“What?” she asked absent-mindedly as she leafed through her mail.
I kept my eyes averted from hers (I’m an awful corpser!). “I’ve got involved with something that’s probably quite unhealthy,” I said falteringly.
I now had her full attention. “What do you mean?” she asked. I could sense tension, glimpse a growing apprehension behind her eyes.
“Since starting work down in the cellar ... I’ve become addicted to The Archers” I ‘fessed up.
I then received a friendly clip round the ear!
The Archers (in case you didn’t know) is a long running UK radio soap (the longest running soap-opera in the world I believe!) about a farming community who live in an imaginary English village called Ambridge. It’s not really known for particularly sensationalist storylines. Like all soaps it does occasionally try to hook in new listeners and possibly excite its older ones with the odd minor crime or sexual indiscretion, but mostly the show just plods along with storylines about agricultural quotas, new milking equipment, proposed bypasses that threaten to destroy village life as we know it (or hear it at least), and perhaps the odd storyline designed to really get the pulse racing e.g. the stress of having a new kitchen installed. Phew! Spicey stuff, huh? The thing that probably makes The Archers slightly different to the TV soaps is the demographic of its audience; it is a soap about mostly middle-class characters that is most probably appreciated by largely middle-class listeners.

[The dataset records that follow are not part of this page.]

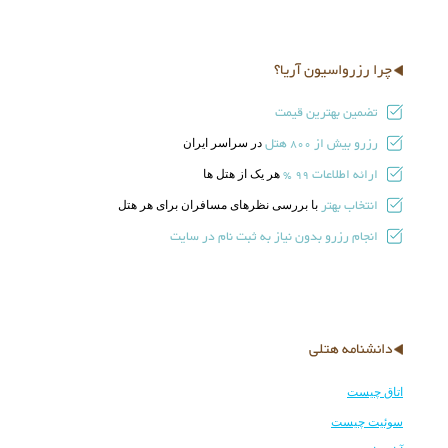
چرا رزرواسیون آریا؟
تضمین بهترین قیمت
رزرو بیش از
هتل
در سراسر ایران
800
ارائه اطلاعات
هر یک از هتل ها
99 %
انتخاب بهتر
با بررسی نظرهای مسافران برای هر هتل
انجام رزرو بدون نیاز به ثبت نام در سایت
دانشنامه هتلی
اتاق چیست
سوئیت چیست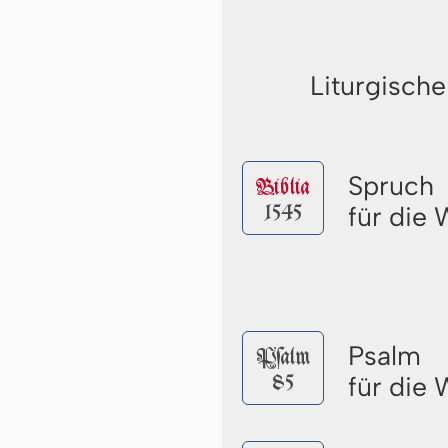
Liturgische
Spruch
Biblia
1545
für die
Psalm
Pſalm
85
für die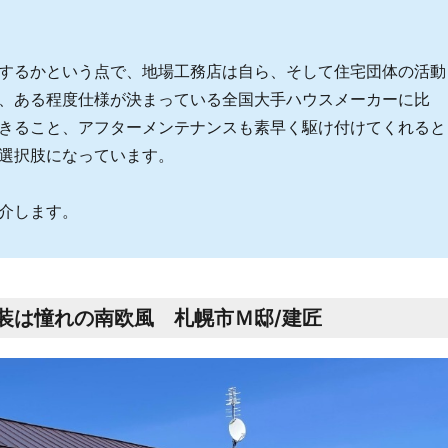
するかという点で、地場工務店は自ら、そして住宅団体の活動
、ある程度仕様が決まっている全国大手ハウスメーカーに比
きること、アフターメンテナンスも素早く駆け付けてくれると
選択肢になっています。
介します。
装は憧れの南欧風 札幌市Ｍ邸/建匠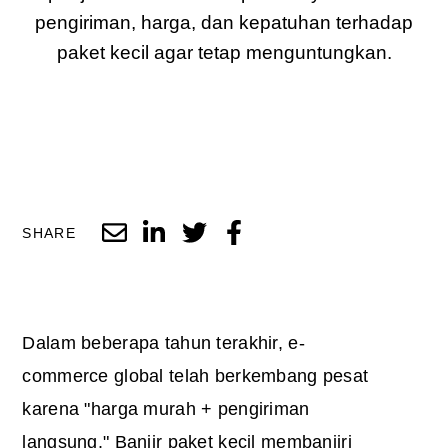
pengiriman, harga, dan kepatuhan terhadap
paket kecil agar tetap menguntungkan.
SHARE
Dalam beberapa tahun terakhir, e-
commerce global telah berkembang pesat
karena "harga murah + pengiriman
langsung." Banjir paket kecil membanjiri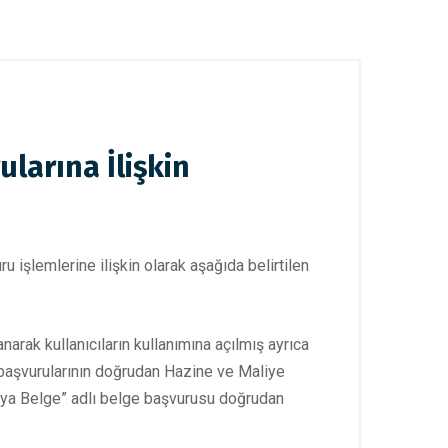
larına İlişkin
şlemlerine ilişkin olarak aşağıda belirtilen
arak kullanıcıların kullanımına açılmış ayrıca
başvurularının doğrudan Hazine ve Maliye
Eşya Belge” adlı belge başvurusu doğrudan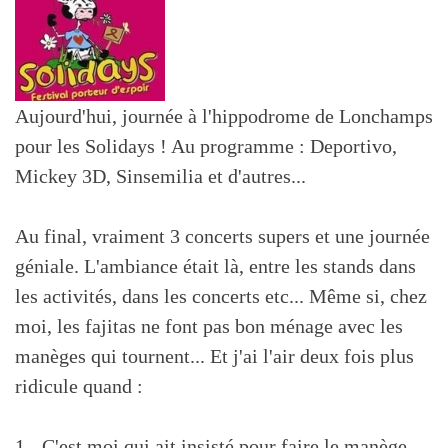
Aujourd'hui, journée à l'hippodrome de Lonchamps
pour les Solidays ! Au programme : Deportivo,
Mickey 3D, Sinsemilia et d'autres...
Au final, vraiment 3 concerts supers et une journée
géniale. L'ambiance était là, entre les stands dans
les activités, dans les concerts etc... Même si, chez
moi, les fajitas ne font pas bon ménage avec les
manèges qui tournent... Et j'ai l'air deux fois plus
ridicule quand :
1 - C'est moi qui ait insisté pour faire le manège.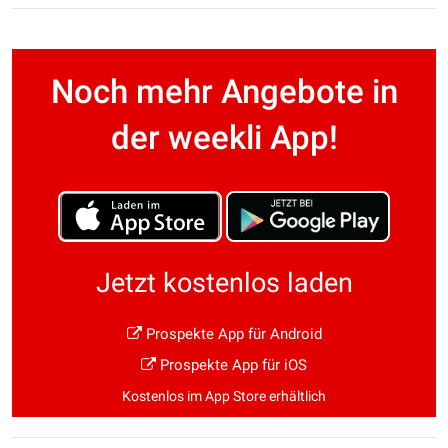
Noch mehr Angebote in
der weekli App!
Jetzt kostenlos laden
Prospekte App für Android
Prospekte App für iOS
Kostenlos im App Store erhältlich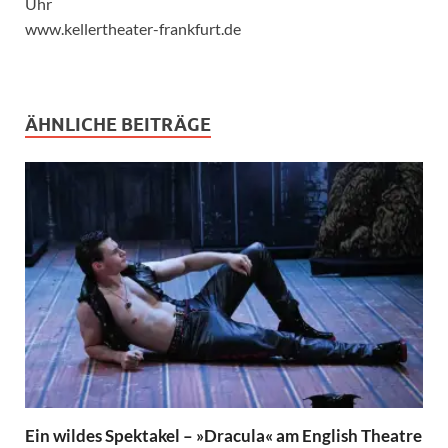
Uhr
www.kellertheater-frankfurt.de
ÄHNLICHE BEITRÄGE
Ein wildes Spektakel – »Dracula« am English Theatre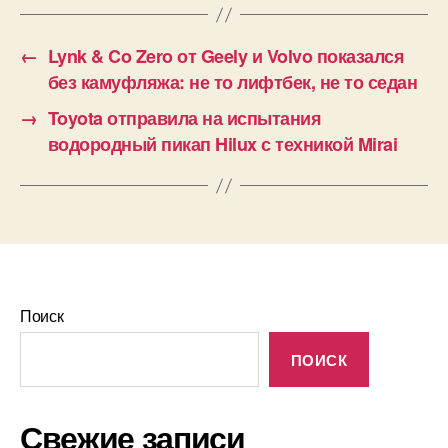
←
Lynk & Co Zero от Geely и Volvo показался
без камуфляжа: не то лифтбек, не то седан
→
Toyota отправила на испытания
водородный пикап Hilux с техникой Mirai
Поиск
ПОИСК
Свежие записи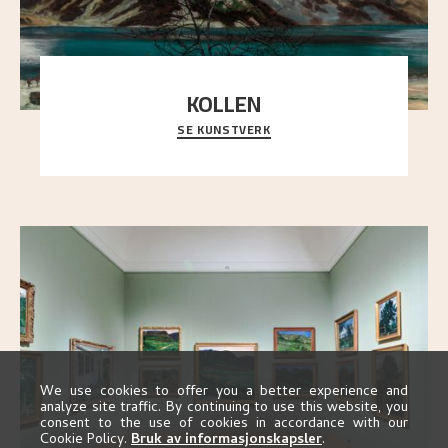
KOLLEN
SE KUNSTVERK
Et ruvende fjell dominerer bildeflaten, og står i
sterk kontrast til det spinkle rognetreet ute
..."
We use cookies to offer you a better experience and
analyze site traffic. By continuing to use this website, you
consent to the use of cookies in accordance with our
Cookie Policy.
Bruk av informasjonskapsler
.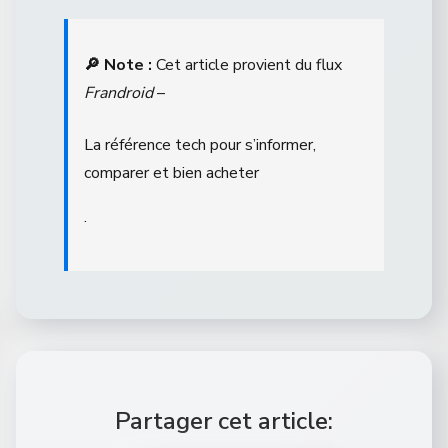
🔎 Note :
Cet article provient du flux
Frandroid
–
La référence tech pour s’informer,
comparer et bien acheter
.
Partager cet article: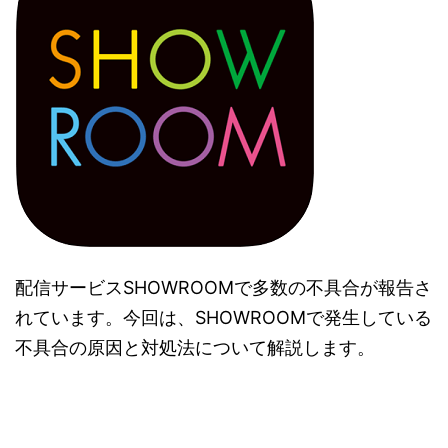
配信サービスSHOWROOMで多数の不具合が報告さ
れています。今回は、SHOWROOMで発生している
不具合の原因と対処法について解説します。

I was only joking about becoming ‘hooked’ - although I do admit to having listened on a daily basis for several weeks now whilst repointing my cellar walls. However, I’ve been listening in from time to time ever since I was a small boy and at least bear no outward signs of damage! The characters have remained vaguely familiar to me over the years by making an occasional excursion into Ambridge country from time to time - although I admit to having massive gaps in my knowledge. For instance, whatever happened to Sid Perks? ... where has Brenda Tucker gone? etc. At the moment there’s an illicit romance going on between Roy Tucker (married to Hayley) and the recently-widowed Lizzie Pargeter - the seeds of their passion were sown whilst doing some research under canvas at a recent music festival - this is about as hot and sticky as it ever gets for a resident of Ambridge. Radio 4 listeners must be glued to their radios in open-mouthed awe at the sheer sauciness of this storyline. I recall with some trepidation a few months, about a decade back, when Judith and I came near to full-on Archers’ addiction. This was at a time when agricultural businessman Brian Aldridge (married to Jennifer) started looking at Gaelic-Minx Siobhan’s portfolio of assets a little too closely. I seem to recall he was setting up a business in Hungary and Siobhan, a linguist, was acting as a translator for him. I think she taught him a few things he didn’t previously know, nudge, nudge, wink, wink, know what I mean?
Anyway, Judith was horrified that I’d been listening to The Archers and I am now thoroughly sworn off again! There’s no problem, I really can handle it ... but, well ... if only I could find out how Hayley’s going to learn about Roy and Lizzie’s peccadillo ... will Jennifer manage to convince Brian to let her have the hideously outdated shell-motif tiles removed from their guest bathroom, especially after all the recent upheaval and expense of their newly installed designer kitchen ... is Peggy Wooley suffering from loneliness or is she actually going quite, quite, doolali ... is Home Farm, long-inhabited by generations of Archers, about to be destroyed by the newly proposed road?